I have myself been called “Brit” by extremist Irish Republicans in terms dripping with hatred, as an insult.

And they were genuinly surprised when I wasn’t hurt or offended by it.

Because their minds were full of hate for the English (And for Blacks, Asians and Jews amongst others but thats another story).

I realsied their hatred but it didn’t bother me because I’m a Brit and seriously proud of it.

This side of the pond we have a race relations “Industry” that often goes Loony Tunes, by the proffessional “chip on the shoulder”, looking to be insulted, types,

And even more so ,the Whites involved with it, who are desperate to prove how caring and P.C. they are, and how much they empathsise with other ethnic groups.

So much so that they take it upon themselves to feel offended on their behalves, by so called racial slurs to other ethnic groups, that the so called “victims” are unaware of, or find laughable.

I remember many years ago, young children being told not to tell “cannibal” jokes because it was offensive to non white people.

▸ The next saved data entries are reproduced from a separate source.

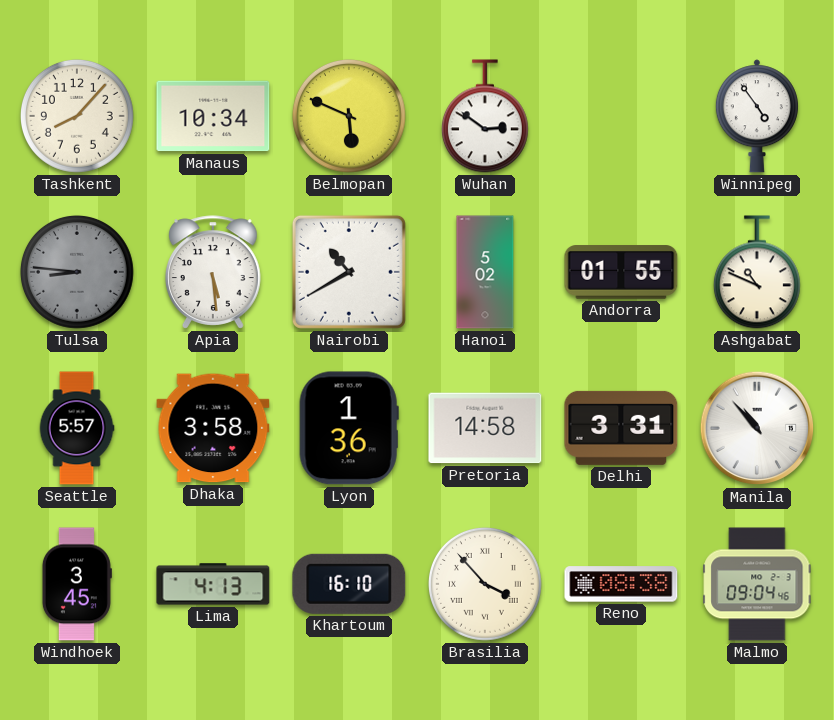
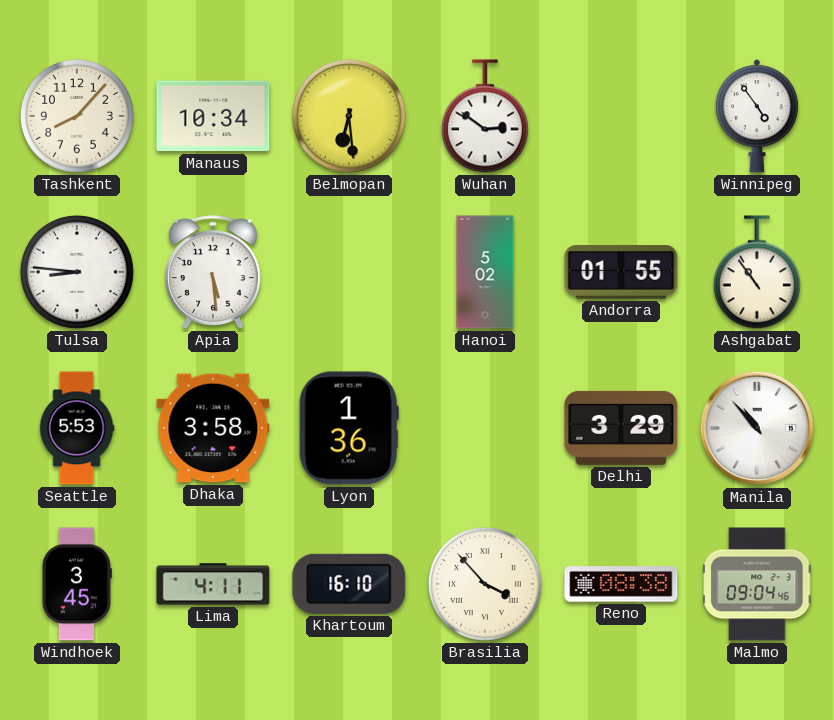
Belmopan: 5:49 -> 6:29
Tulsa dial: grey -> white
Nairobi: 10:40 -> none
Ashgabat: 10:49 -> 10:54
Seattle: 5:57 -> 5:53
Pretoria: 14:58 -> none
Delhi: 3:31 -> 3:29
Lima: 4:13 -> 4:11
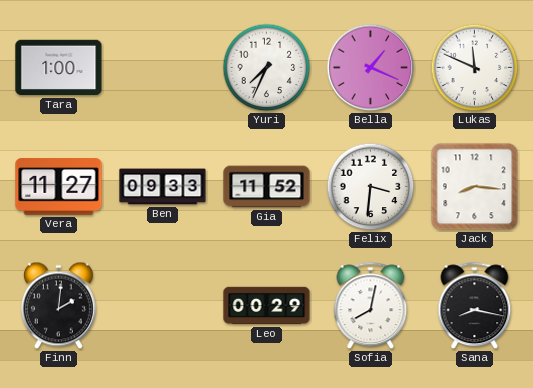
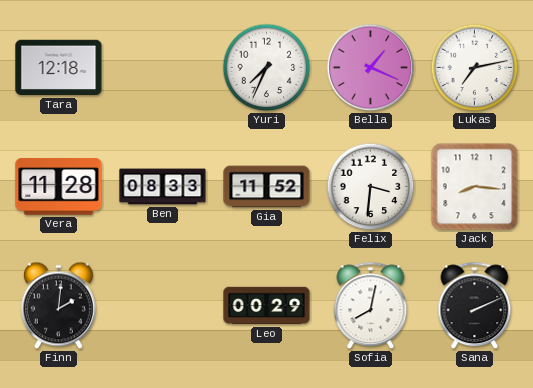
Tara: 1:00 -> 12:18
Lukas: 11:49 -> 7:13
Vera: 11:27 -> 11:28
Ben: 09:33 -> 08:33
Sana: 8:17 -> 2:11
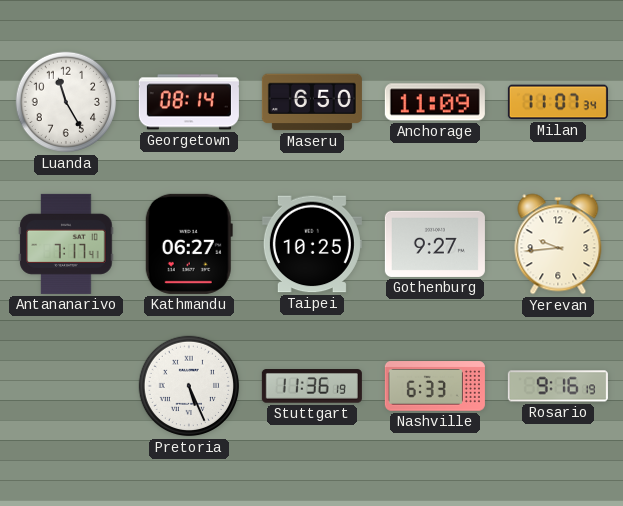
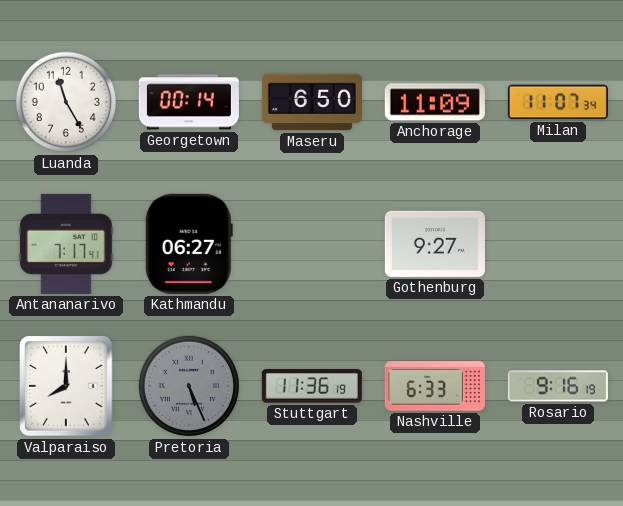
Georgetown: 08:14 -> 00:14
Taipei: 10:25 -> none
Yerevan: 9:44 -> none
Valparaiso: none -> 8:00
Pretoria dial: white -> grey
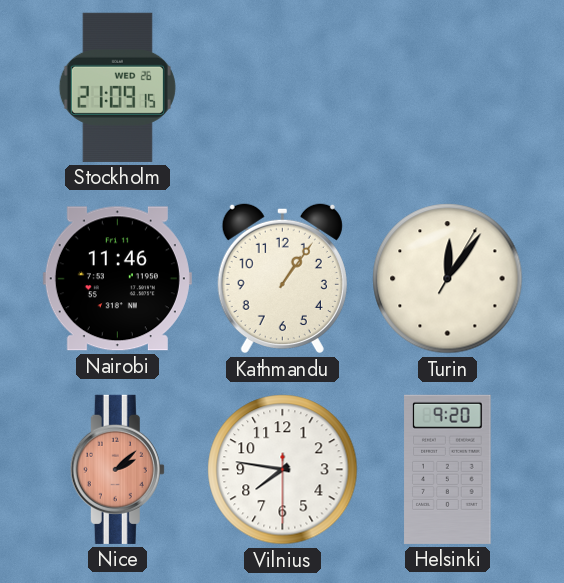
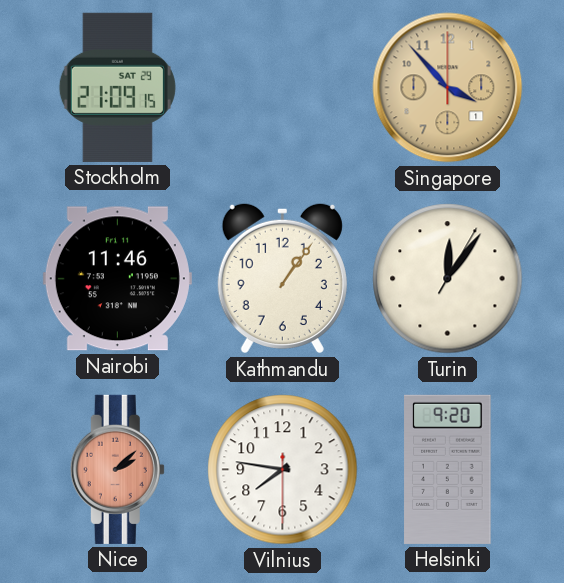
Stockholm date: WED 26 -> SAT 29
Singapore: none -> 3:53
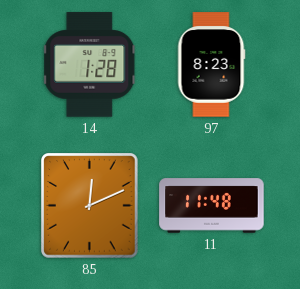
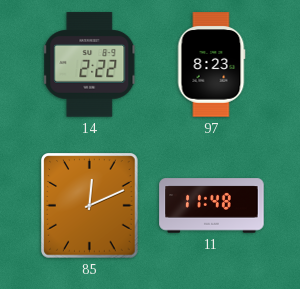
14: 1:28 -> 2:22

It would be more useful if, rather then trying to censor peoples speech, more effort was devoted to changing the perceptions of ethnic groups in the eyes of the rest of the population.
(Including those of OTHER ethnic minorities, who aren’t by any means less racist then the mainstream in very many cases)

It came to be one the same way any other racial slur came to be one – because it was used that way. There is nothing intrinsically offensive about any racial slur – nigger, wog, spic, chink, gook, or anything else. They become offensive because they are used offensively.

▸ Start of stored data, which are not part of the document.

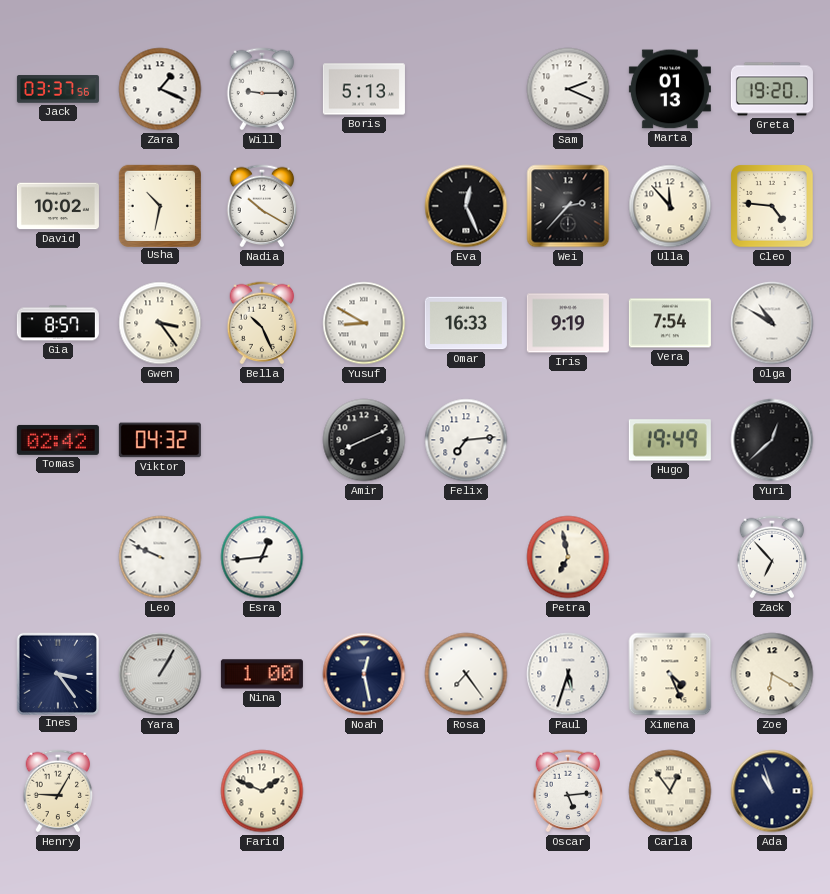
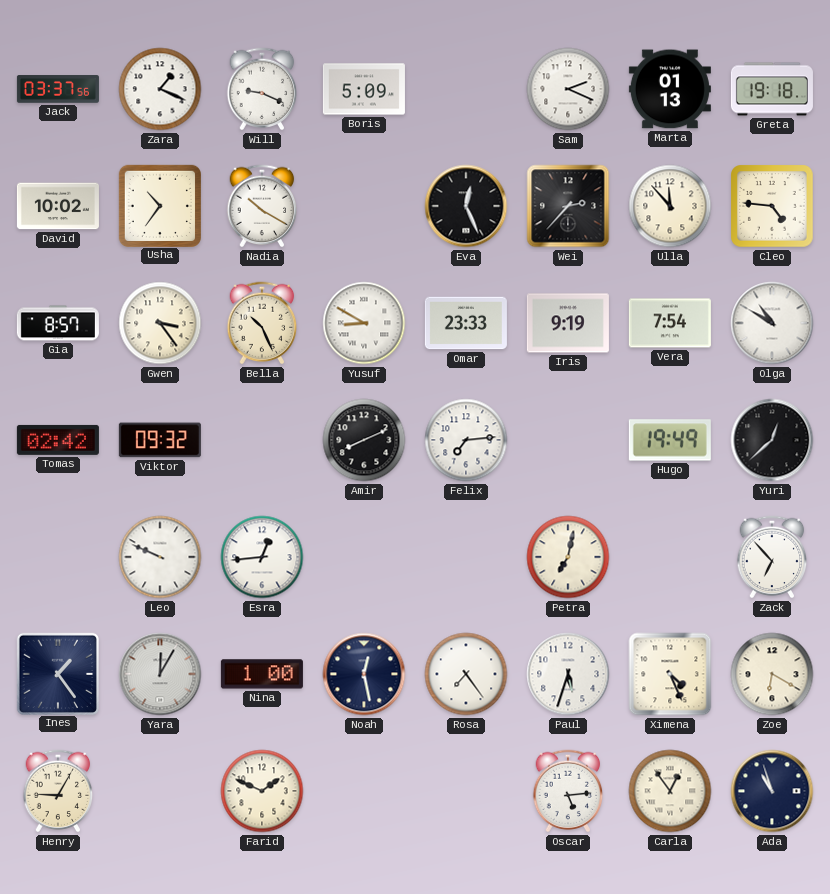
Will: 9:15 -> 9:19
Boris: 5:13 -> 5:09
Greta: 19:20 -> 19:18
Usha: 10:32 -> 10:36
Omar: 16:33 -> 23:33
Viktor: 04:32 -> 09:32
Petra: 6:58 -> 7:02
Ines: 3:24 -> 1:24
Yara: 1:05 -> 12:05
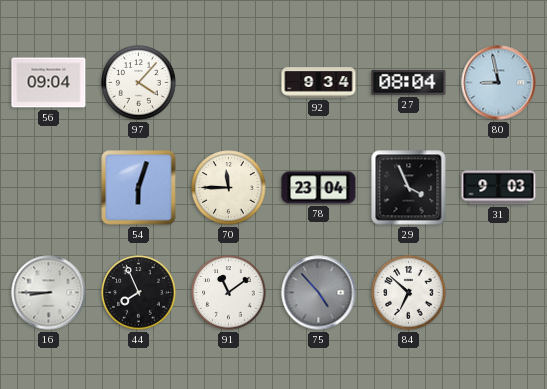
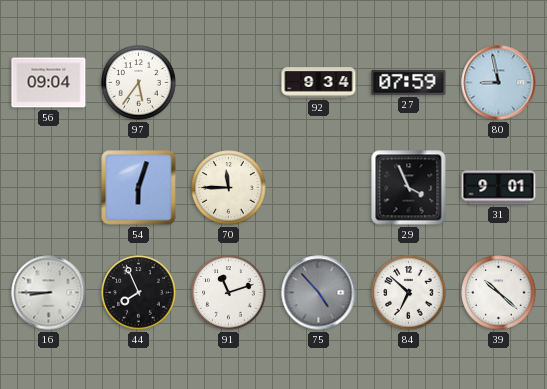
97: 4:07 -> 5:36
27: 08:04 -> 07:59
78: 23:04 -> none
31: 9:03 -> 9:01
91: 11:09 -> 11:12
39: none -> 10:22
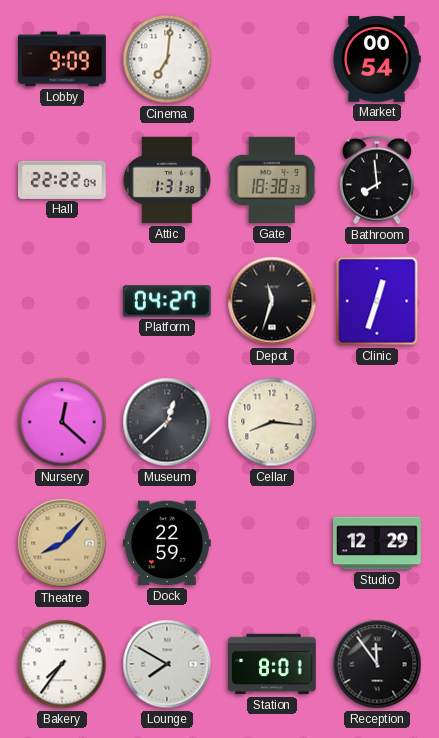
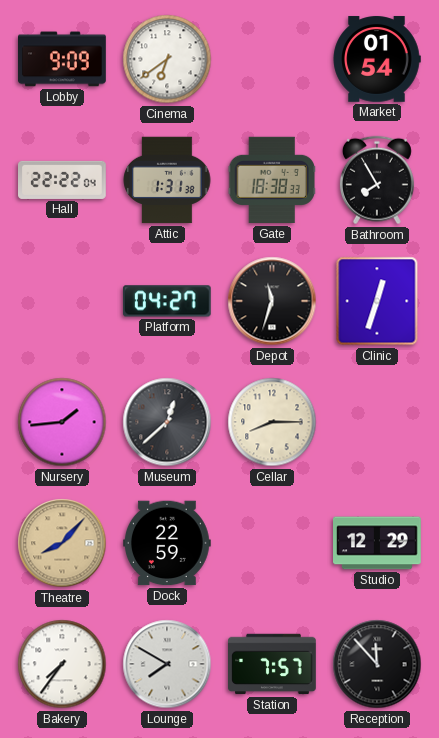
Cinema: 7:01 -> 6:39
Market: 00:54 -> 01:54
Bathroom: 7:59 -> 7:55
Nursery: 12:22 -> 1:44
Cellar: 8:16 -> 8:15
Station: 8:01 -> 7:57
Reception: 11:54 -> 11:53
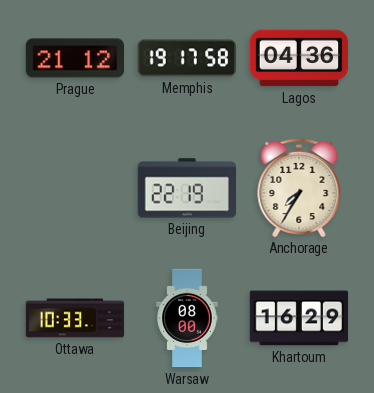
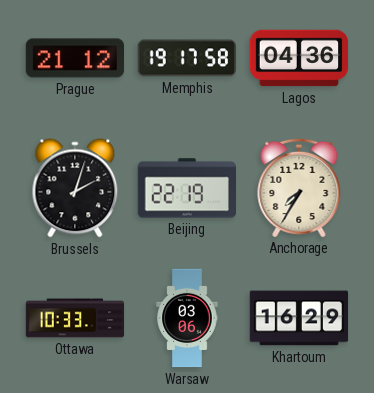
Brussels: none -> 2:03
Warsaw: 08:00 -> 03:06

I have friends and relatives in Britain who have been subject to use of the word “Paki” despite the fact that they have no personal connection to Pakistan. They’re Indians or descended from Indians. “Paki” thus is just being used as an epithet for “dark-skinned” or “South Asian” and not in a friendly way.

One friend of mine, a lawyer in the London area, said that he refused to drive a car any more expensive than a Volkswagen because if he was seen driving an obviously expensive car around London, people on the street would “start calling me a Paki.”

My grandmother and a couple of her sisters would talk about my great aunt Ruth and her fondness for “dago red wine”. I actually thought that was a brand.

This same grandmother gave my parents an albino chihuahua named “Hunky” because she’d heard that’s what black people called white people. No, my parents didn’t rename the dog because they thought it was cute. This was the early 70’s, I was in grade school, and even then I knew the name was wrong. At least the fact they’d misheard the term allowed me to pretend that “Hunky” was a play on the dog’s size.

This might be one of those times you accidentally look bigoted. Maricon is derogatory slang for homosexual.

That was the point! We set the poor bastard up, so he went around all day saying “I’m a great big queer!” when he thought he was saying “I’m a great big American.” It was a dirty trick.

It was bigoted on purpose…so, I guess, fails the point of the thread…

Here’s one: a co-worker of mine, a black man, was proud of his son. His son was growing up fast. Big kid! I said, without any intent to be racist, “Wow! Won’t be long before he’s climbing up the side of the Empire State Building.”

Ouch… It was intended to refer to the kid’s size, not skin color! I was lucky; my co-worker didn’t take it the wrong way. It was only a couple of days later, when I re-played what I’d said in the privacy of my own mind, that I realized how it could have been taken.